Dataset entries
*** Begin section ***

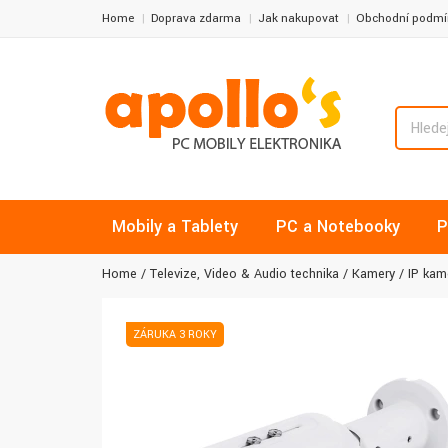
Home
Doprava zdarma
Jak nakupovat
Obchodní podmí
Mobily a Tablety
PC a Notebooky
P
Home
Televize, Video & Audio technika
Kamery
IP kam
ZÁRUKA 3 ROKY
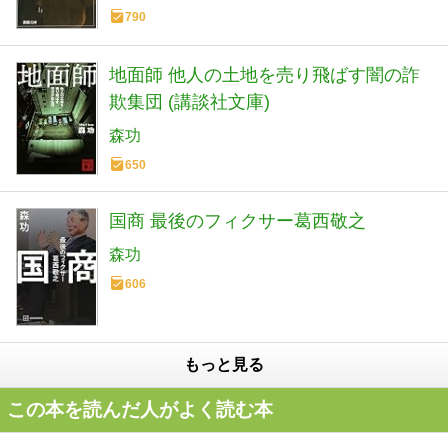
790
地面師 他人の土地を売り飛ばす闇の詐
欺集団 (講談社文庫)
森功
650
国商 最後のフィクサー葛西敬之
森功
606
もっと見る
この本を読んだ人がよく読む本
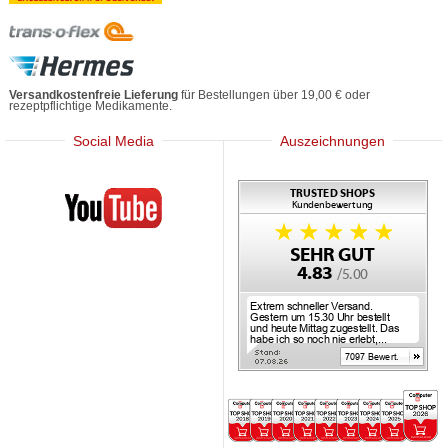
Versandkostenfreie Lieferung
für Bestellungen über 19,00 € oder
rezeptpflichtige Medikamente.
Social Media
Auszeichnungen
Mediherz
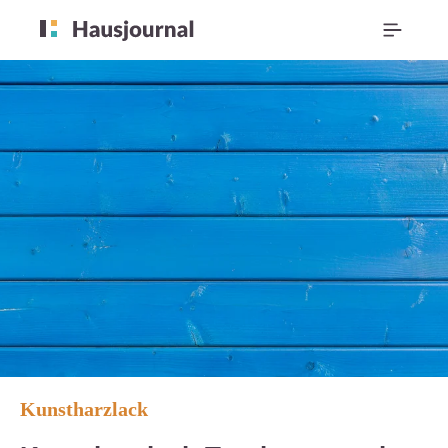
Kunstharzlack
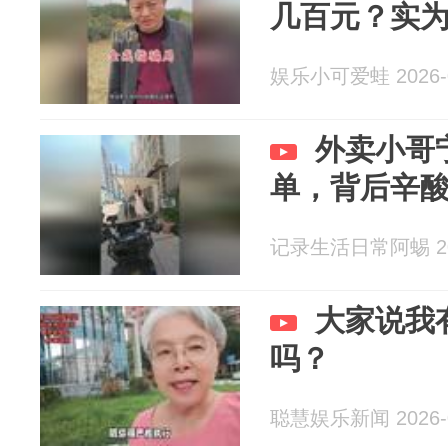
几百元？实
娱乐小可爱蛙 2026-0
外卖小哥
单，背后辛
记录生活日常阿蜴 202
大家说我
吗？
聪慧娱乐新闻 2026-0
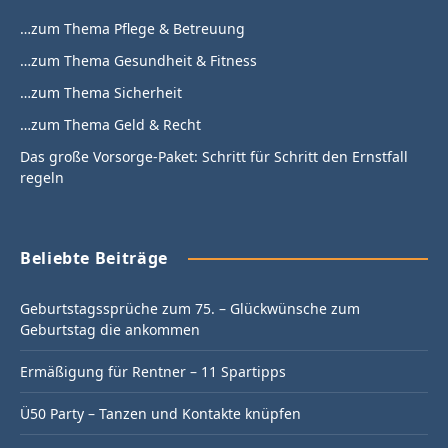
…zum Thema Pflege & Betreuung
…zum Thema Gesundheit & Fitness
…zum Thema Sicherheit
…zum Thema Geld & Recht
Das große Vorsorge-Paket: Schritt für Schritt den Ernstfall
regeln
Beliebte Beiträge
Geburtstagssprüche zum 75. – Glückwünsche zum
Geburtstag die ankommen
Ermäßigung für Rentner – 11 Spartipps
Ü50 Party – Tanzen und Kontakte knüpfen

*** End section ***

Your assignment
Among the lines of the data above, find those with the word "Thema" and show them.

Answer area
…zum Thema Pflege & Betreuung
…zum Thema Gesundheit & Fitness
…zum Thema Sicherheit
…zum Thema Geld & Recht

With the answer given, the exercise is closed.